A 56-year-old man walked into a unit at Sun Hing Building on Nathan Road in Mong Kok last Saturday and left without his gold necklace, a piece valued at approximately HK$70,000. Also taken was around ¥4,000 in Chinese renminbi. Hong Kong police are investigating the theft as a robbery connected to the massage premises, and have named a suspect woman in the case. Two additional men are believed to be involved.
The necklace's value offers a telling detail about what was at stake. At HK$70,000, the piece sits firmly in the range of a substantial solid gold chain, the kind of jewelry that carries real weight, both physically and financially. Hong Kong's gold culture has long placed high-karat necklaces among the most personally significant items a man might wear daily. Unlike a watch, which can be removed discreetly, a heavy gold necklace is both visible and, in the wrong circumstances, vulnerable.

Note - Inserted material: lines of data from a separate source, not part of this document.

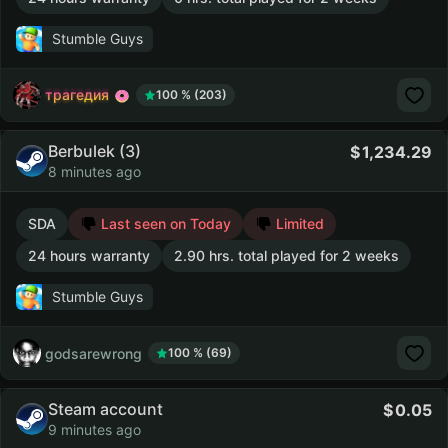
Stumble Guys
трагедия
100 % (203)
Berbulek (3)
1,234.29
8 minutes ago
SDA
Last seen on Today
Limited
24 hours warranty
2.90 hrs. total played for 2 weeks
Stumble Guys
godsarewrong
100 % (69)
Steam account
0.05
9 minutes ago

Nathan Road runs through one of Hong Kong's densest commercial corridors, and Sun Hing Building sits within that maze of storefronts, upper-floor businesses, and transient foot traffic that makes Mong Kok simultaneously magnetic and unpredictable. The combination of a private room, a distracted or reclined victim, and multiple alleged perpetrators points to a coordinated effort rather than an opportunistic snatch.

Police have not released the names of those believed responsible, but the investigation is active. The case is a sharp reminder that high-value gold jewelry worn openly, particularly pieces in the HK$50,000-and-above range, represents a target that requires the same security consciousness as carrying an equivalent sum in cash.